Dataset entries
:::

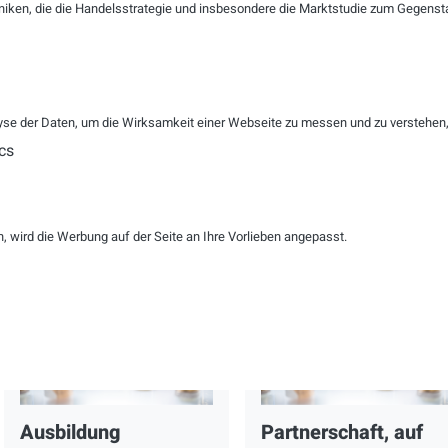
Mal in Folge auf der
niken, die die Handelsstrategie und insbesondere die Marktstudie zum Gegenst
Liste der 500
weltweit größten
Softwareunternehm
n
se der Daten, um die Wirksamkeit einer Webseite zu messen und zu verstehen, w
cs
WEITERLESEN
WEITERLESEN
 wird die Werbung auf der Seite an Ihre Vorlieben angepasst.
FACHMAGAZIN
FACHMAGAZIN
Ausbildung
Partnerschaft, auf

:::

* _TASK PROMPT_: Write out once more the lines above beginning at the line with "niken, die die"; continue through the final line and stop there.

* _ANSWER SECTION_:
niken, die die Handelsstrategie und insbesondere die Marktstudie zum Gegenst
Liste der 500
weltweit größten
Softwareunternehm
n
se der Daten, um die Wirksamkeit einer Webseite zu messen und zu verstehen, w
cs
WEITERLESEN
WEITERLESEN
 wird die Werbung auf der Seite an Ihre Vorlieben angepasst.
FACHMAGAZIN
FACHMAGAZIN
Ausbildung
Partnerschaft, auf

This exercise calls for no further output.